Neat. Reading through, I didn't notice anything obviously wrong with any
of the patches (though there is one gcc warning, which I'll respond to

It does make me a little nervous to have code that almost never gets
exercised (i.e., when indegree is really high, or a large number of
encodings). It seems like a bug waiting to happen when somebody does hit
that condition. But the decoration lookups do look fairly simple and
easy to get right.

> I am not sure if pre-parsing and sharing the encoding values in-core
> would affect performance very much, but now we have 2 bytes (or 6
> bytes, if you are on 64-bit archs) free to use in "struct commit"
> for later use (e.g. extra object flags that are relevant only for
> commit objects, without having to widen "struct object").

I wasn't able to measure any speedup, but I'm not surprised; something
like "git log" already spends way more effort extracting and
pretty-printing the commit objects.

I was actually thinking of something related to this recently. It would
be nice to be able to allocate a slab of very efficient fixed-size
per-commit or per-object storage. That would eliminate the need to pay
the cost for "indegree" all the time; the topo-sort could allocate a
slab of indegree integers, then throw it away when the sort was done.
Similarly, a traversal would not have to worry about pollution of the
object flags, nor about using an arbitrarily large number of flags[1],
if it could allocate a separate flag structure.

Using a separate hash would be too slow. I'm thinking more like giving
each commit an integer "id" as it is parsed, and then using that id to
index into a temporary slab (you'd grow the slab as you see more commits
but that's OK, since we're always indexing it, not using a pointer). The
slab management would get amortized, so the main cost would be the extra
indirect memory access (i.e., hitting "flags[commit->id]" instead of
"commit->id"), and the extra memory used by the id field.

I dunno.
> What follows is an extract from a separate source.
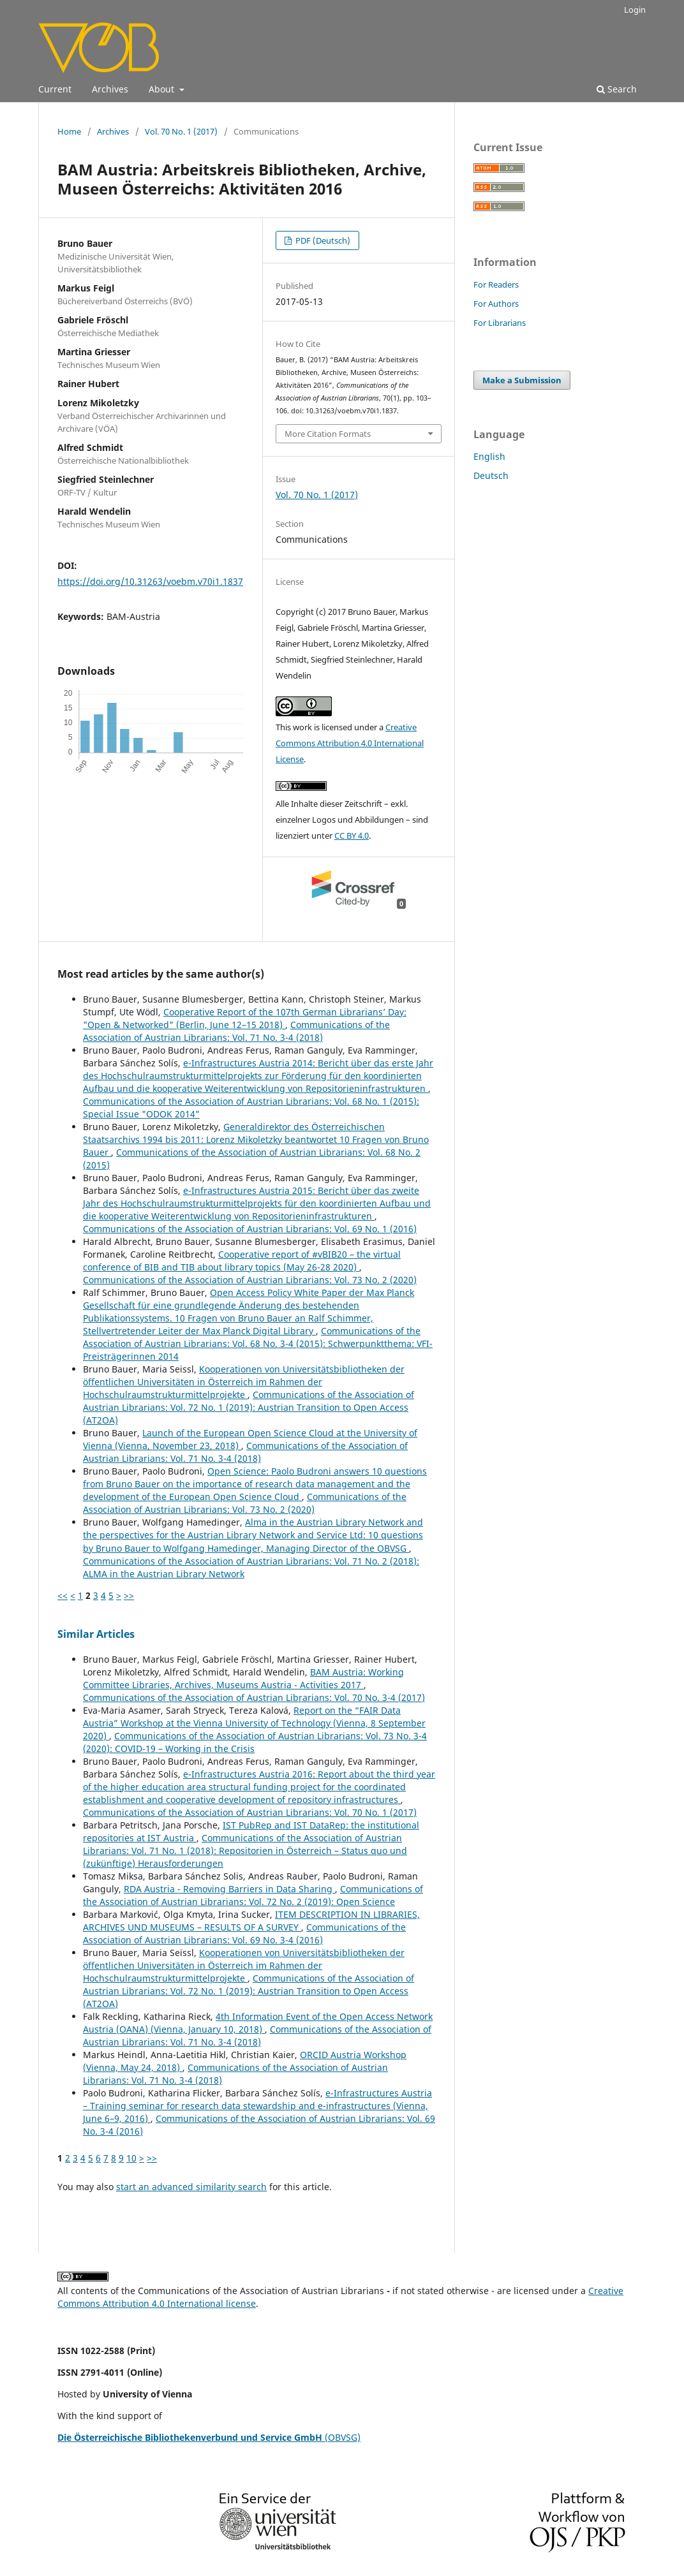 This screenshot has width=684, height=2576. Describe the element at coordinates (229, 1889) in the screenshot. I see `RDA Austria - Removing Barriers in Data Sharing` at that location.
Maybe those costs would make it too slow. I haven't actually
coded or measured anything yet.


[1] The thing that made me think about this was making a version of
    paint_down_to_common that could keep a separate color for each
    source, rather than only PARENT1 and PARENT2. That would let us do
    the "--contains" traversal in a breadth-first way, but calculate the
    answer simultaneously for all sources (i.e., avoid the depth-first
    "go to roots" problem that the current "tag --contains" has if you
    do not use timestamp cutoffs).